WHAT NEEDS TO BE DONE: Across the listing that follows, work out how many lines carry the string "Estate". Provide that number and nothing else.

┌────────

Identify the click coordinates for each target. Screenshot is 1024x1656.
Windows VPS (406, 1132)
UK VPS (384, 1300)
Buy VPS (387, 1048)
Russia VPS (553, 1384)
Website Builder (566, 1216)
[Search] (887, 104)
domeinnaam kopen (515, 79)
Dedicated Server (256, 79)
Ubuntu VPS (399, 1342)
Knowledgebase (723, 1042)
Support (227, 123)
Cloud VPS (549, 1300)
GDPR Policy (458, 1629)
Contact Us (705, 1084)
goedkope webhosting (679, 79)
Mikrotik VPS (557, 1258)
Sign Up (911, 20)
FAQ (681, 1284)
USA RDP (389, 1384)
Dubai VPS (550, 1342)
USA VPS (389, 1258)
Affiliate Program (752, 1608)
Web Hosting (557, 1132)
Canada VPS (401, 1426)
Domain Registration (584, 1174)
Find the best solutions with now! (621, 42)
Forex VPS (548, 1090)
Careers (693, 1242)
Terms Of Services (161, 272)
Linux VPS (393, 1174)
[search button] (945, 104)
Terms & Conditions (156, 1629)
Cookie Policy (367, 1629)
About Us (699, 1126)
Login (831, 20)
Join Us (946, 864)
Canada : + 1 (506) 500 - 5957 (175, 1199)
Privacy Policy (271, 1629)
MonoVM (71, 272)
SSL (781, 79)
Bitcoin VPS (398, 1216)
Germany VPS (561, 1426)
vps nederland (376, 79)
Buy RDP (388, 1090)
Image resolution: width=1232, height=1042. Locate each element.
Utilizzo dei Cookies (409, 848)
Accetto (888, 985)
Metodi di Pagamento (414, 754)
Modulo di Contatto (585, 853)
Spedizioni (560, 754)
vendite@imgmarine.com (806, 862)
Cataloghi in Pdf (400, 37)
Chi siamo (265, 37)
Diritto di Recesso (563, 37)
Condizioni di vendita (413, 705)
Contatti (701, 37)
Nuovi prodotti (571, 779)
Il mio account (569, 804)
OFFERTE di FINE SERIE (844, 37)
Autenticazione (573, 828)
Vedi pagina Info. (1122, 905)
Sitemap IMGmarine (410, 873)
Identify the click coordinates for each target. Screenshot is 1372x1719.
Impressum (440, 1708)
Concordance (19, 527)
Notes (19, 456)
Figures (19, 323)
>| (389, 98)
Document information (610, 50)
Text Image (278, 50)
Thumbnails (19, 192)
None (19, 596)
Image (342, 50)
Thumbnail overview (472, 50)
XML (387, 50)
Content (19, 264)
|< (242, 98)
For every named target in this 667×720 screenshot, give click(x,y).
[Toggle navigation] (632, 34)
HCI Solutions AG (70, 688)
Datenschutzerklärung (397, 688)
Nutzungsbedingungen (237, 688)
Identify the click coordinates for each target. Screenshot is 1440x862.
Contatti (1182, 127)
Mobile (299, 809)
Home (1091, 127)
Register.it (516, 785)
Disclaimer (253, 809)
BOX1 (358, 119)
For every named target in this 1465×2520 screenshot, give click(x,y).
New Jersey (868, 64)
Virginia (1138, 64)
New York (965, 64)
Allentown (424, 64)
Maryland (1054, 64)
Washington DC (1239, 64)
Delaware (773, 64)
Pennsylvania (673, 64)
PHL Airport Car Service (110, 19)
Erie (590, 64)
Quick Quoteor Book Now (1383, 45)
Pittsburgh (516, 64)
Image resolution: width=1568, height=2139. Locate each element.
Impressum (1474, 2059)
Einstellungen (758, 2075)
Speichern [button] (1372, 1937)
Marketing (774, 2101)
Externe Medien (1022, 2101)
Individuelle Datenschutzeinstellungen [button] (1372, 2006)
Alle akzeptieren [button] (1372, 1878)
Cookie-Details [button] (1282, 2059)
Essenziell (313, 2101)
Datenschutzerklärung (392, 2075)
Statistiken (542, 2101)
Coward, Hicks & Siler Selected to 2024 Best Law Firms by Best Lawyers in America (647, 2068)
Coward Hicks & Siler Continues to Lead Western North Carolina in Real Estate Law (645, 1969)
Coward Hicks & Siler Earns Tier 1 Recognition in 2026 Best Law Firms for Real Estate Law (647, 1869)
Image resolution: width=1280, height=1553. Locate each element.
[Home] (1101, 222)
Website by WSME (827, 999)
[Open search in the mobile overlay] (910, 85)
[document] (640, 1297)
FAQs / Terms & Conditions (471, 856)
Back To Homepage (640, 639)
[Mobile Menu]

└────────

RESULT OF THE EXERCISE: 2